_INSTRUCTIONS FOR THE TASK_. Give the data below again exactly, and drop each picture from it.

_THE DATA_.
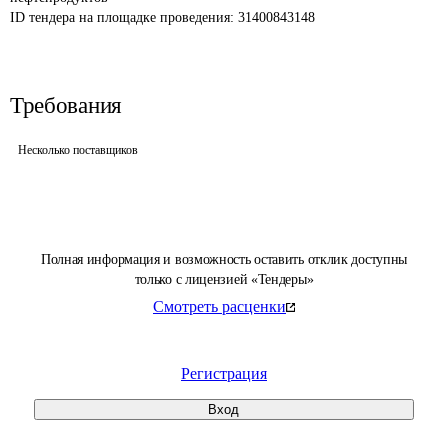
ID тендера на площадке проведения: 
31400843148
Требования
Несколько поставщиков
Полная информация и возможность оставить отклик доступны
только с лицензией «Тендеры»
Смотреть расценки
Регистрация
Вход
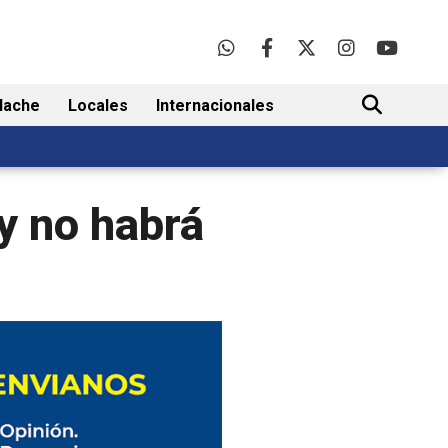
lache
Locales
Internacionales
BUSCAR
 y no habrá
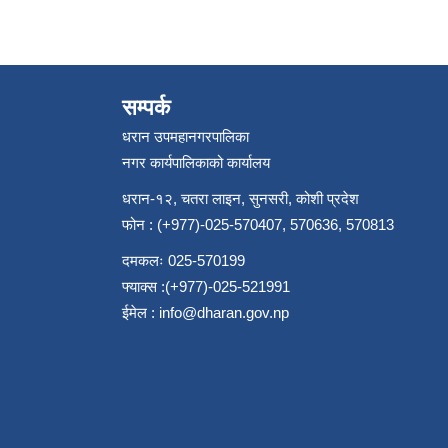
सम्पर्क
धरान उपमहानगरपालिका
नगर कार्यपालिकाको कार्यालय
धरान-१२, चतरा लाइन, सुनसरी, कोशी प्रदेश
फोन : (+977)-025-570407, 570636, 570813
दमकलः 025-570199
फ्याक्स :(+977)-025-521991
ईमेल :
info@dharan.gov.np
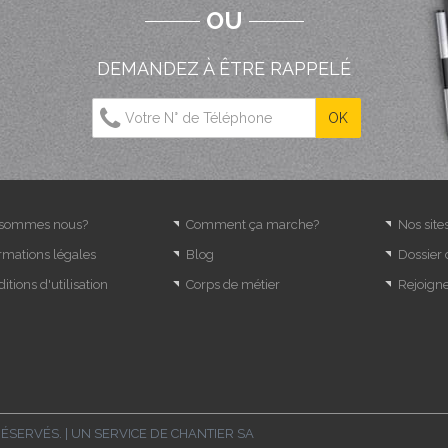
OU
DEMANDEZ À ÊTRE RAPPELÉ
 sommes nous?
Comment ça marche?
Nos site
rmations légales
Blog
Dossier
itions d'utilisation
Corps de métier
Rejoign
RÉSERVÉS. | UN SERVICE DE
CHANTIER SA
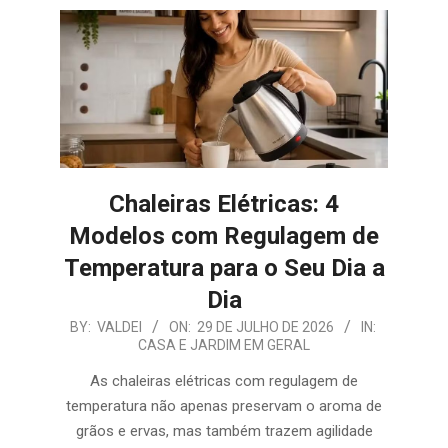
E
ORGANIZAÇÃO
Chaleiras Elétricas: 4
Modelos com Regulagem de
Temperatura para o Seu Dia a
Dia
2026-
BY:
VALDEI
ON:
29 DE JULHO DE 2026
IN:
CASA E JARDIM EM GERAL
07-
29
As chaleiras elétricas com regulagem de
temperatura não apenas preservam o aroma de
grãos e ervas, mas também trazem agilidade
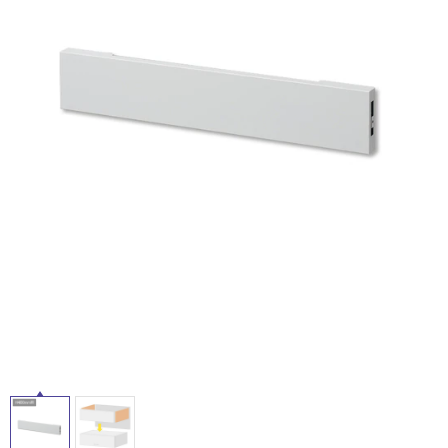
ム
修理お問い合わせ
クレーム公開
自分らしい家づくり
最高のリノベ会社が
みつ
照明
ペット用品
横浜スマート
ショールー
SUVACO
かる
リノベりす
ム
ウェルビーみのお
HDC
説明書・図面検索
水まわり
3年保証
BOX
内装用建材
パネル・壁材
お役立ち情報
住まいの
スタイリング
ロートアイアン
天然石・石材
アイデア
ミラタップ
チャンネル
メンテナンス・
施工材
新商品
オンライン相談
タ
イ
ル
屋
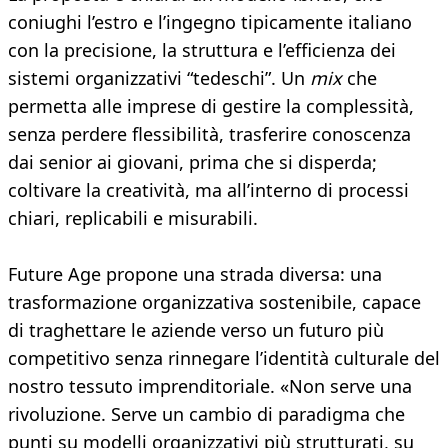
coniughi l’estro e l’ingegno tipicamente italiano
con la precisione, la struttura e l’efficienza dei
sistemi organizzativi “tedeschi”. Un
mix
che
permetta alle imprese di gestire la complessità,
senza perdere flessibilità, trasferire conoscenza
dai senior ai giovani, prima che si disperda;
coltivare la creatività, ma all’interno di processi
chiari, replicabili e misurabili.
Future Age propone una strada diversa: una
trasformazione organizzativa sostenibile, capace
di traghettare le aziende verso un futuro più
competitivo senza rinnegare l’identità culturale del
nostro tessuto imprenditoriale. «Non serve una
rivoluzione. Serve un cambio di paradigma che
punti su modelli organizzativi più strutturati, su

_RESPONSE TO THE EXERCISE_.
ID тендера на площадке проведения: 
31400843148
Требования
Несколько поставщиков
Полная информация и возможность оставить отклик доступны
только с лицензией «Тендеры»
Смотреть расценки
Регистрация
Вход
lache
Locales
Internacionales
BUSCAR
 y no habrá
सम्पर्क
धरान उपमहानगरपालिका
नगर कार्यपालिकाको कार्यालय
धरान-१२, चतरा लाइन, सुनसरी, कोशी प्रदेश
फोन : (+977)-025-570407, 570636, 570813
दमकलः 025-570199
फ्याक्स :(+977)-025-521991
ईमेल :
info@dharan.gov.np
OU
DEMANDEZ À ÊTRE RAPPELÉ
 sommes nous?
Comment ça marche?
Nos site
rmations légales
Blog
Dossier
itions d'utilisation
Corps de métier
Rejoign
RÉSERVÉS. | UN SERVICE DE
CHANTIER SA
E
ORGANIZAÇÃO
Chaleiras Elétricas: 4
Modelos com Regulagem de
Temperatura para o Seu Dia a
Dia
2026-
BY:
VALDEI
ON:
29 DE JULHO DE 2026
IN:
CASA E JARDIM EM GERAL
07-
29
As chaleiras elétricas com regulagem de
temperatura não apenas preservam o aroma de
grãos e ervas, mas também trazem agilidade
ム
修理お問い合わせ
クレーム公開
自分らしい家づくり
最高のリノベ会社が
みつ
照明
ペット用品
横浜スマート
ショールー
SUVACO
かる
リノベりす
ム
ウェルビーみのお
HDC
説明書・図面検索
水まわり
3年保証
BOX
内装用建材
パネル・壁材
お役立ち情報
住まいの
スタイリング
ロートアイアン
天然石・石材
アイデア
ミラタップ
チャンネル
メンテナンス・
施工材
新商品
オンライン相談
タ
イ
ル
屋
coniughi l’estro e l’ingegno tipicamente italiano
con la precisione, la struttura e l’efficienza dei
sistemi organizzativi “tedeschi”. Un
mix
che
permetta alle imprese di gestire la complessità,
senza perdere flessibilità, trasferire conoscenza
dai senior ai giovani, prima che si disperda;
coltivare la creatività, ma all’interno di processi
chiari, replicabili e misurabili.
Future Age propone una strada diversa: una
trasformazione organizzativa sostenibile, capace
di traghettare le aziende verso un futuro più
competitivo senza rinnegare l’identità culturale del
nostro tessuto imprenditoriale. «Non serve una
rivoluzione. Serve un cambio di paradigma che
punti su modelli organizzativi più strutturati, su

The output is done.